Shift invariant measures that are(n't) convex combinations of ergodic measures Let $X=2^\omega = \lbrace 0,1 \rbrace^{\mathbb{N}}$ and $T\colon X \to X$ the (left) shift map. The space $\mathcal{M}$ of $T$-invariant Borel probability measures is convex with $\mathcal{M}^e$, the set of all ergodic measures, exactly the extremal points.

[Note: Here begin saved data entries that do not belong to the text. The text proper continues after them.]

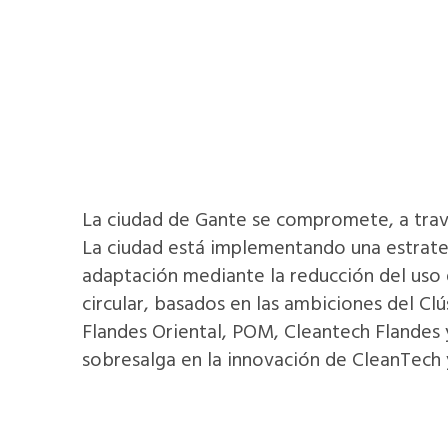
La ciudad de Gante se compromete, a travé
La ciudad está implementando una estrateg
adaptación mediante la reducción del uso d
circular, basados en las ambiciones del Cl
Flandes Oriental, POM, Cleantech Flandes y
sobresalga en la innovación de CleanTech y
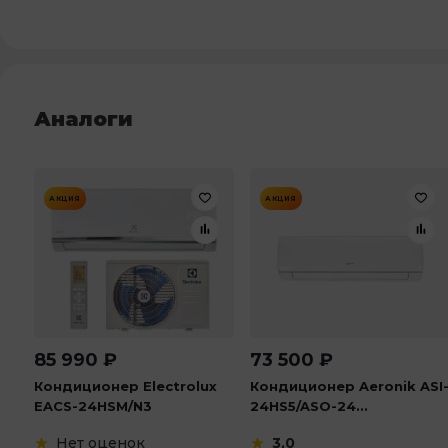
Аналоги
АКЦИЯ
АКЦИЯ
85 990
₽
73 500
₽
Кондиционер Electrolux
Кондиционер Aeronik ASI
EACS-24HSM/N3
24HS5/ASO-24...
Нет оценок
3,0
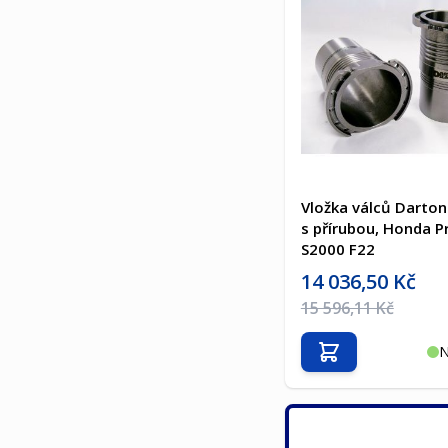
Vložka válců Darton
s přírubou, Honda P
S2000 F22
Akční cena
14 036,50 Kč
Běžná cena
15 596,11 Kč
N
Přidat do košíku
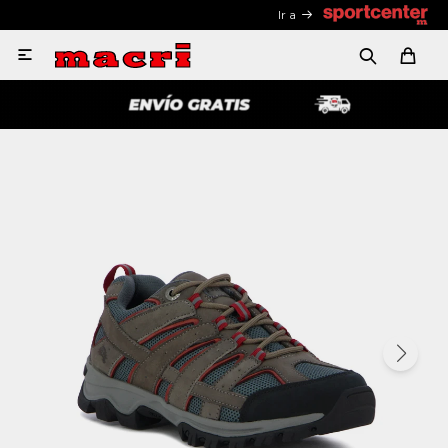
Ir a

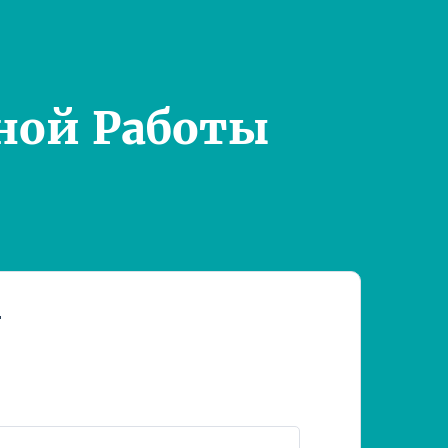
ной Работы
т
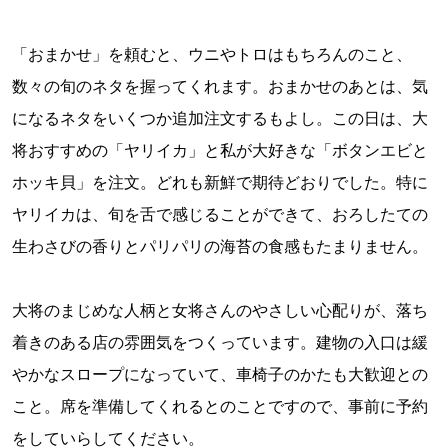
「おまかせ」を頼むと、ウニやトロはもちろんのこと、
数々の旬のネタを握ってくれます。おまかせのあとは、気
になるネタをいくつか追加注文するもよし。この日は、大
将おすすめの「ヤリイカ」と私が大好きな「ボタンエビと
ホッキ貝」を注文。どれも新鮮で期待どおりでした。特に
ヤリイカは、旬を舌で感じることができて、おろしたての
生わさびの香りとパリパリの海苔の食感もたまりません。
大将のまじめな人柄と女将さんのやさしい心配りが、落ち
着きのある店の雰囲気をつくっています。建物の入口は緩
やかなスロープになっていて、車椅子のかたも大歓迎との
こと。席を準備してくれるとのことですので、事前に予約
をしていらしてください。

Moreover, the set $\mathrm{C}(\mathcal{M}^e)$ of convex combinations of elements of $\mathcal{M}^e$ is dense in $\mathcal{M}$ (in the weak topology).

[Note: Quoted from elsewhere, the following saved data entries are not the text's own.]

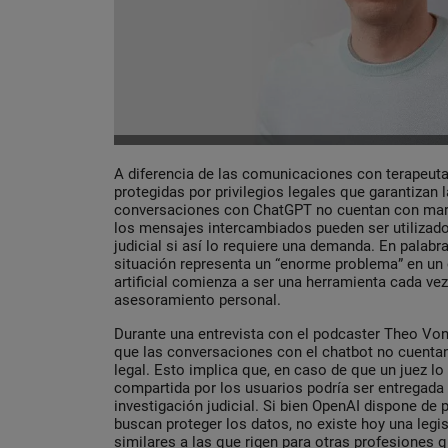
A diferencia de las comunicaciones con terapeut
protegidas por privilegios legales que garantizan l
conversaciones con ChatGPT no cuentan con marc
los mensajes intercambiados pueden ser utiliza
judicial si así lo requiere una demanda. En palabr
situación representa un “enorme problema” en un 
artificial comienza a ser una herramienta cada ve
asesoramiento personal.
Durante una entrevista con el podcaster Theo Vo
que las conversaciones con el chatbot no cuentan
legal. Esto implica que, en caso de que un juez lo 
compartida por los usuarios podría ser entregada
investigación judicial. Si bien OpenAI dispone de 
buscan proteger los datos, no existe hoy una legi
similares a las que rigen para otras profesiones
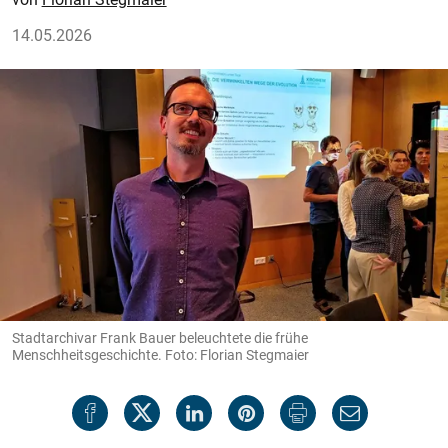
14.05.2026
Stadtarchivar Frank Bauer beleuchtete die frühe
Menschheitsgeschichte. Foto: Florian Stegmaier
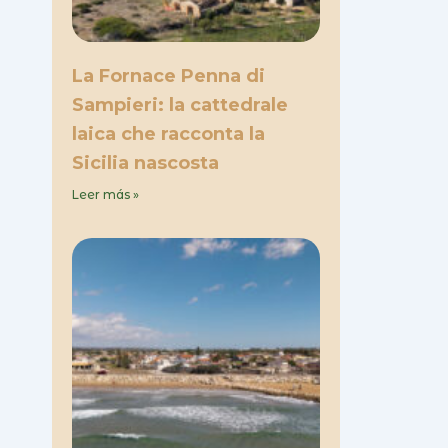
La Fornace Penna di
Sampieri: la cattedrale
laica che racconta la
Sicilia nascosta
Leer más »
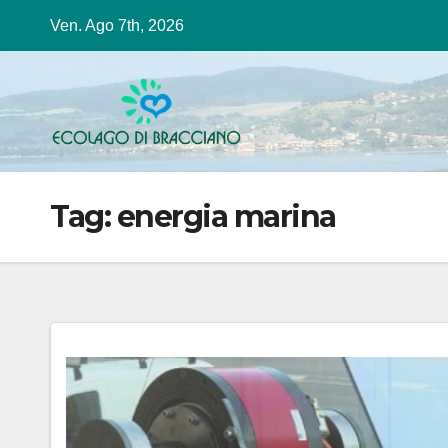
Salta
Ven. Ago 7th, 2026
al
contenuto
Tag:
energia marina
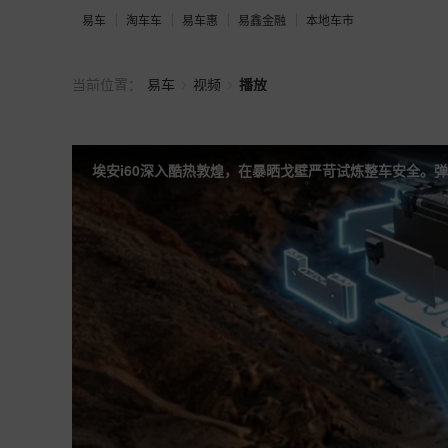
易车
淘车车
易车惠
易鑫金融
本地车市
>
>
当前位置：
易车
视频
播放
埃安i60深入酷热敦煌，在暴晒戈壁严苛试炼整车安全。弹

What is known about which measures in $\mathcal{M}$ are (and are not) in $\mathrm{C}(\mathcal{M}^e)$? In particular, what is an example of a measure in $\mathcal{M} \setminus \mathrm{C}(\mathcal{M}^e)$? What about just a measure in $\mathcal{M} \setminus \mathcal{M}^e$?

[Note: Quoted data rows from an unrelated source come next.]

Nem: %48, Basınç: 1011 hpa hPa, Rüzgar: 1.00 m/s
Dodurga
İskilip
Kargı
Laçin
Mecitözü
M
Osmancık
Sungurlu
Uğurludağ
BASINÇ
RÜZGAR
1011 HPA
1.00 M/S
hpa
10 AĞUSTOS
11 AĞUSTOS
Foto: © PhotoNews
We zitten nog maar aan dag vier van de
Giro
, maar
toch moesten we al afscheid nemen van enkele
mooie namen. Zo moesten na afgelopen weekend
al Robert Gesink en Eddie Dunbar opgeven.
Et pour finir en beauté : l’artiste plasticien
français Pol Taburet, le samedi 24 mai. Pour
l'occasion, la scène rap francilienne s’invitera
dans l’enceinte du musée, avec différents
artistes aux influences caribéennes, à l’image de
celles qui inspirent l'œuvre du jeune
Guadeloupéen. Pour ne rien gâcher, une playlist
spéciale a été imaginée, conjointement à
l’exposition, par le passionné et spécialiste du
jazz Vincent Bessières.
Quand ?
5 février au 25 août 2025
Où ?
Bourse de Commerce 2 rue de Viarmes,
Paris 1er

I've tagged with 'reference-request' because, besides just answers to the above questions, I'd like some references to where this stuff has been studied.
 A: The ergodic decomposition theorem states that any shift-invariant Borel probability measure, $\mu$, can be uniquely expressed in the form
$$
\mu=\int_{\mathcal M^e(X)}\nu\,d\eta(\nu).
$$
This means that $C(\mathcal M^e)$ is the set of measures that are (finite) convex combinations of ergodic measures and $\mathcal M\setminus C(\mathcal M^e)$ consists exactly of those measures, for which the measure $\nu$ appearing in the decomposition is not finitely supported.
Any non-trivial combination of ergodic measures is non-ergodic.
For a measure that is not a convex combination of ergodic measures, you need to take a measure that is a combination of an infinite number of measures.
For simple examples, let $\mu_\beta$ be the Bernoulli measure on $\lbrace 0,1\rbrace^{\mathbb Z}$ where in each coordinate the symbol 1 appears with probability $\beta$ independently of all other coordinates.
Then $\frac12(\mu_{1/2}+\mu_{1/17})$ is an element of $C(\mathcal M^e)\setminus \mathcal M^e$. A "typical point" from this measure is either (with probability .5 a string of 0's and 1's with a 50% density of 1's'; or with probability .5 a string of 0's and 1's with a 1/17 density of 1's).
The measure $\mu=\int_0^1 \mu_\beta\,d\beta$ (the uniform mixture of all Bernoulli measures) belongs to $\mathcal M\setminus C(\mathcal M^e)$. If you pick a typical point from this measure, there is some density $\beta$ (which itself is uniformly chosen from 0 to 1) and then the sequence of 0's and 1's has density $\beta$ of 1's.